Global mitigation policies and developing country economies
The case of Malawi, Mozambique, and Zambia
Much discussion of climate change in the developing world focuses on if, when, and to what extent developing countries should be subject to any global attempts to curb greenhouse gas emissions. Little work has been done on the likely economic impacts resulting from the interplay of climate change impacts, global mitigation policies, and the economic interests of developing countries to 2050.
The less distorted climate outcomes expected under a global mitigation regime are likely to lead to better economic results for Malawi, Mozambique, and Zambia
Successful global mitigation policies can be expected to reduce fossil fuel prices which would benefit the three case countries as structural importers of fossil fuels
Using a modelling framework, we can compare the economic outcomes from a regime of unconstrained emissions to those of a strict global emissions regime that succeeds in capping the atmospheric concentrations of greenhouse gases.
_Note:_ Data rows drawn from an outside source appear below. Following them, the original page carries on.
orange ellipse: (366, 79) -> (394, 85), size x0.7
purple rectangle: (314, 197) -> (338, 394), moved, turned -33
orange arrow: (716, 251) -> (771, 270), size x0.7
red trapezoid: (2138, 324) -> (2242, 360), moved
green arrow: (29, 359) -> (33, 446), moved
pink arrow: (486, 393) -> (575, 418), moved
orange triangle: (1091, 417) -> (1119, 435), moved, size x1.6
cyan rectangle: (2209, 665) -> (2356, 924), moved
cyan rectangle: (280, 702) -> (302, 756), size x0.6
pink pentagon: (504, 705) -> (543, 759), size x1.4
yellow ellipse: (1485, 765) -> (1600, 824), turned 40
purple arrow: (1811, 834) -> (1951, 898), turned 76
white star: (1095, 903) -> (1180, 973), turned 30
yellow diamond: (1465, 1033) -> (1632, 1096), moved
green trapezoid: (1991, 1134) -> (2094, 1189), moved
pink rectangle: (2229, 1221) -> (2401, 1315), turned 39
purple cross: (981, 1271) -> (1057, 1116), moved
The model produces an estimate of the relatively short-run (to about 2050) benefits of ambitious and effective global mitigation, relative to unconstrained emissions, for Malawi, Mozambique, and Zambia — all countries containing the Zambezi River Basin as a prominent physical feature.
We find that effective global mitigation policies generate two sources of benefit by 2050. First, less distorted climate outcomes lead to better economic results. Second, successful global mitigation policies can be expected to reduce fossil fuel prices which would benefit most low-income countries as structural importers of fossil fuels.
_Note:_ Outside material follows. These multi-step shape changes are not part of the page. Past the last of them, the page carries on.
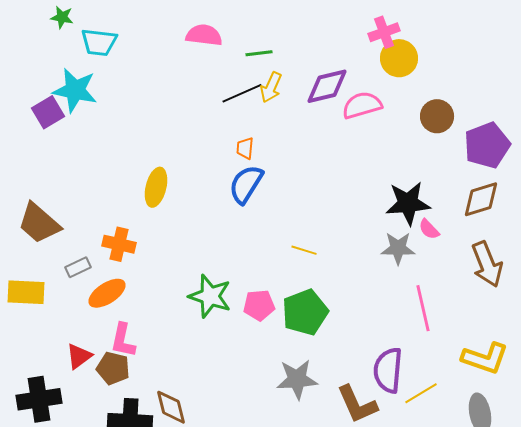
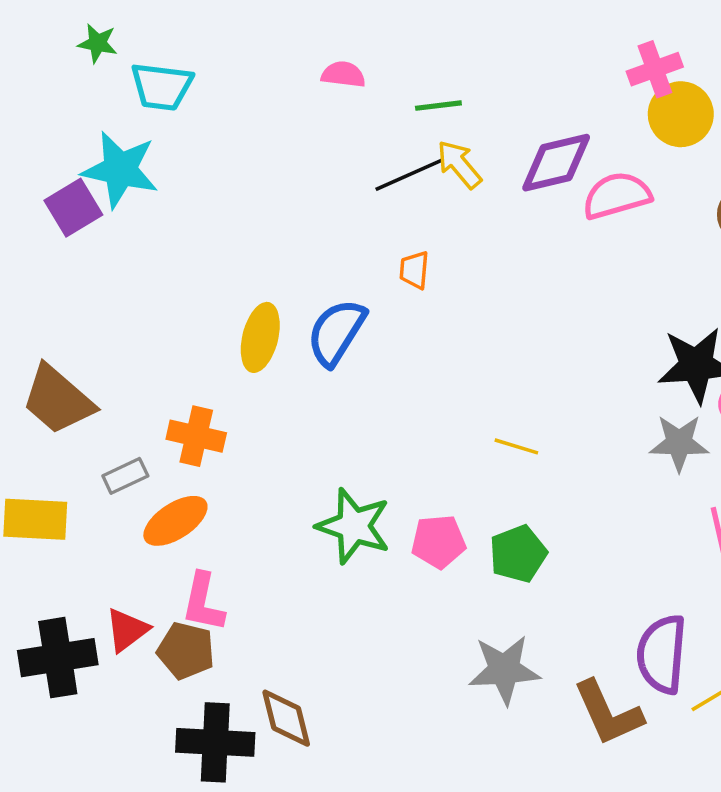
pink semicircle: (204, 35) -> (343, 74), size x0.7
yellow arrow: (271, 87) -> (459, 164), turned 116
blue semicircle: (246, 184) -> (336, 332), moved
green pentagon: (305, 312) -> (518, 554), size x0.7
black cross: (39, 399) -> (58, 658), moved

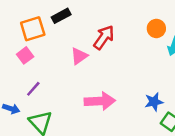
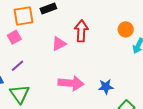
red arrow: (104, 37) -> (81, 31), turned -40
blue star: (154, 102) -> (106, 87), moved

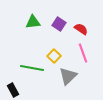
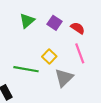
green triangle: (33, 22) -> (27, 21), turned -35

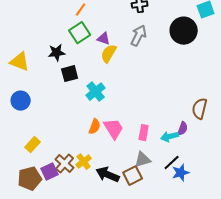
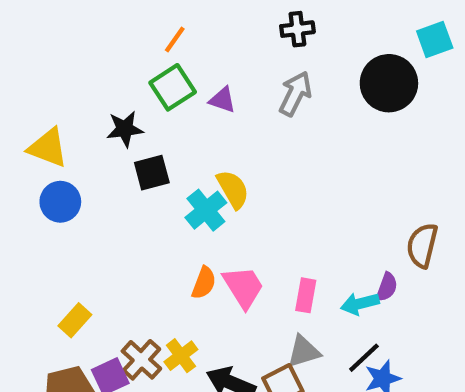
yellow semicircle: (109, 54) -> (233, 189), moved, turned 120
blue circle: (21, 101) -> (60, 202), moved

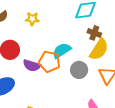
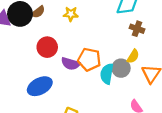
yellow semicircle: (99, 49) -> (133, 56), moved, size x0.6
cyan semicircle: (62, 50) -> (107, 74), moved, turned -48

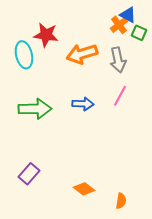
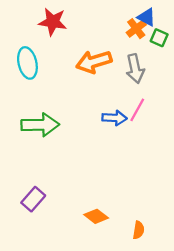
red star: (46, 35) -> (53, 22), moved
blue arrow: (83, 104) -> (114, 118), moved

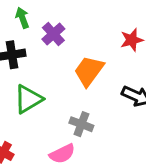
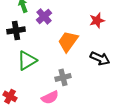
gray cross: (81, 124) -> (63, 77), turned -35

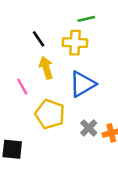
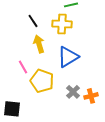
pink line: (22, 87) -> (23, 67), moved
Future climate and economic outcomes
Under effective mitigation, the distribution of future climate outcomes is closer to historical norms, with reduced variance compared to a scenario with unconstrained emissions globally. These less distorted climate outcomes result in typically more favourable biophysical and economic outcomes. In all three countries, the distribution of the likely gross domestic product (GDP) in about 2050 shifts to the right (favourably) and the variance declines under successful mitigation.
Reduced fossil fuel prices
Successful global mitigation policies can be expected to reduce fossil fuel prices, relative to the case of unconstrained emissions. The Intergovernmental Panel on Climate Change (IPCC) estimates a carbon budget that would limit global temperature rises to 2°C above pre-industrial levels. This budget corresponds to burning between one-fifth and one-third of the world’s proven reserves of oil, gas, and coal. As noted by Mark Carney, governor of the Bank of England, ‘if that estimate is even approximately correct, it would render the vast majority of reserves ‘stranded’ – oil, gas and coal that will be literally unburnable without expensive carbon capture technology, which itself alters fossil fuel economics.’ The three case countries considered here, like nearly all low-income countries and most middle-income countries, are structural importers of fossil fuels. The reduced prices of fossil fuels would therefore confer substantial terms of trade gains on the countries in question.
Combining the two benefits
The sum of these two gains vary by case country but are mainly greater than 1% of GDP and range above 7% in the case of Mozambique. Gains associated with a stabilized climate can be expected to be much greater in the second half of the twenty-first century. The case countries considered consequently have clear interests in seeing effective global mitigation policies enacted, even over relatively short timeframes. As the drivers of these results are fairly general, this conclusion likely pertains to many other developing countries.
Participation in the global mitigation regime
In countries participating in the mitigation regime, these terms of trade shifts would be accompanied by the costs of transitioning to less carbon-intensive energy sources. For simplicity and to delineate a best-case scenario for our case countries, the outcomes described above are based on a scenario whereby effective global mitigation occurs but the case countries do not participate.
For low-income countries such as Mozambique and Malawi, special and differential treatment in terms of participation in the global mitigation regime is likely to pertain, at least until those countries attain middle-income status. For these two countries and for low-income countries generally, successful global mitigation, with delayed adherence to a global mitigation regime, may be preferred to a (fictional) no climate change baseline.
Zambia, as a lower-middle-income country, is likely to be a different case. Given the prominent role of developing countries in emissions growth, middle-income developing countries, including Zambia, are likely to be expected to participate in a global mitigation regime, with implications for growth.
For Mozambique and Malawi, and for low-income countries generally, successful global mitigation, with delayed adherence to the regime, may even be preferred to a (fictional) no climate change baseline.
For low-income countries generally, the benefits of mitigation arrive earlier than previously thought.
Zambia’s actual growth trajectory will then also depend on the mitigation options available and the efficiency of its mitigation practices and policies. Nevertheless, the two gains highlighted here imply that Zambia may be able to achieve global mitigation objectives while simultaneously maintaining or exceeding the growth trajectory under unconstrained emissions.